Statement 1. A method for verifying deletion of a record r in a multi-tier memory system comprising at least two memory tiers, the method comprising:
(a) for each memory tier Ti, computing a mutual-information estimate I_est(r ; S_Ti_post) between the deleted record r and a post-deletion state S_Ti_post of that memory tier, using an estimator selected from a family comprising at least Kraskov-Stögbauer-Grassberger, MINE, InfoNCE, BMA-MI, and CMI-NN;
(b) for each memory tier Ti, comparing the estimate against a tier-specific threshold θ_Ti derived from a sensitivity classification of data stored in that memory tier;
(c) emitting a trigger from a trigger family comprising at least re-training, re-indexing, fallback-to-purge, and regulatory escalation, when the estimate exceeds the threshold for at least one memory tier; and
(d) emitting a verification result.
Statement 2. The method according to Statement 1, wherein the sensitivity classification is derived from at least one of: EU AI Act Annex III, GDPR Article 9, ISO/IEC 27701:2019, NIST SP 800-60, HIPAA, PSD2, MiFID II, or an operator-defined custom scheme.
Statement 3. The method according to Statement 1 or 2, wherein the threshold θ_Ti is derived statically, dynamically, or via reinforcement learning against an operator-defined reward signal reflecting compliance audit feedback.
Statement 4. The method according to any of Statements 1 to 3, wherein the estimator is a single estimator or an ensemble of multiple estimators aggregated via mean, median, or worst-case aggregation.
Statement 5. The method according to any of Statements 1 to 4, wherein the trigger is emitted at any of per-tier, per-record, per-batch, or per-time-window granularity.
Statement 6. The method according to any of Statements 1 to 5, wherein the multi-tier memory system comprises at least one of: a vector index, an active model parameter store, a cache layer, or a retrieval-augmented document index.
Statement 7. A computer-implemented system comprising at least one processor and at least one memory device, configured to execute the method according to any of Statements 1 to 6.

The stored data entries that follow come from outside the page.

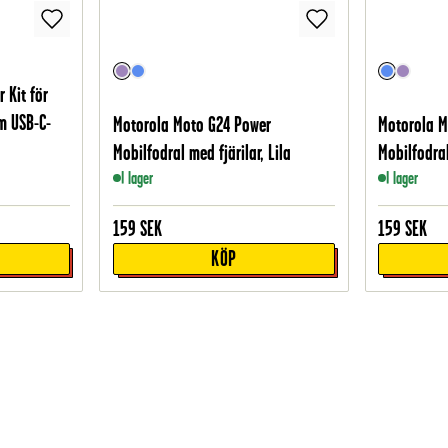
 Kit för
m USB-C-
Motorola Moto G24 Power
Motorola M
Mobilfodral med fjärilar, Lila
Mobilfodral
I lager
I lager
159
SEK
159
SEK
KÖP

Statement 8. A non-transitory computer-readable medium storing instructions that, when executed by at least one processor, cause the at least one processor to execute the method according to any of Statements 1 to 6.
6. Implementation context
A reference implementation of the method is being developed for deployment under the HEINI® brand (DPMA registration number 30 2026 214 789). Implementation details specific to the production deployment (including but not limited to the threshold values used in production, the consistency-anchoring architecture interfacing with the trigger mechanism, the audit-chain architecture, and the multi-tenant isolation architecture) are not part of the disclosure under this technical note and remain trade secrets and intellectual property of HEINI Operations UG.
7. Acknowledgements and prior art positioning
The contribution of this note is the integration of tier-aware mutual-information verification into a configurable production pipeline. The note does not claim contribution to: the underlying mutual-information estimators (which are due to Kraskov-Stögbauer-Grassberger 2004, Belghazi et al. 2018, van den Oord et al. 2018, and others), the underlying machine-unlearning theory (which is due to Cao and Yang 2015, Ginart et al. 2019, Bourtoule et al. 2021, Sekhari et al. 2021, and others), or the underlying differential-privacy frameworks (which are due to Dwork 2006, Mironov 2017, and others).
8. License and Dedication Scope
This technical note is released under the Creative Commons CC0 1.0 Universal Public Domain Dedication.
The dedication applies to the specific embodiment as described in Sections 2, 3, 4, and 5 of this technical note. No patent rights are claimed by the named author, his affiliates, or any successor entity (including any future HEINI Operations or HEINI IP entity once duly incorporated) regarding the specific embodiment as described in those Sections.
This dedication does not extend to:
(a) derivative methods that incorporate technical features beyond those disclosed in Sections 2 to 5, including but not limited to consistency-anchoring layers, identity-chained tenant hashes, append-only audit chains, or other architectural components referenced in Section 6 as outside the scope of this disclosure;
(b) methods that combine the disclosed embodiment with additional independently inventive components that are the subject of separate patent applications by the named author;
(c) trade secrets, know-how, and configuration data used in production deployments under the HEINI® brand, including but not limited to specific threshold values, estimator hyper-parameters, and production tier topologies;
(d) the application of Rényi-Differential-Privacy techniques to memory hardening in hierarchical tier systems, which remains the subject of separate patent applications.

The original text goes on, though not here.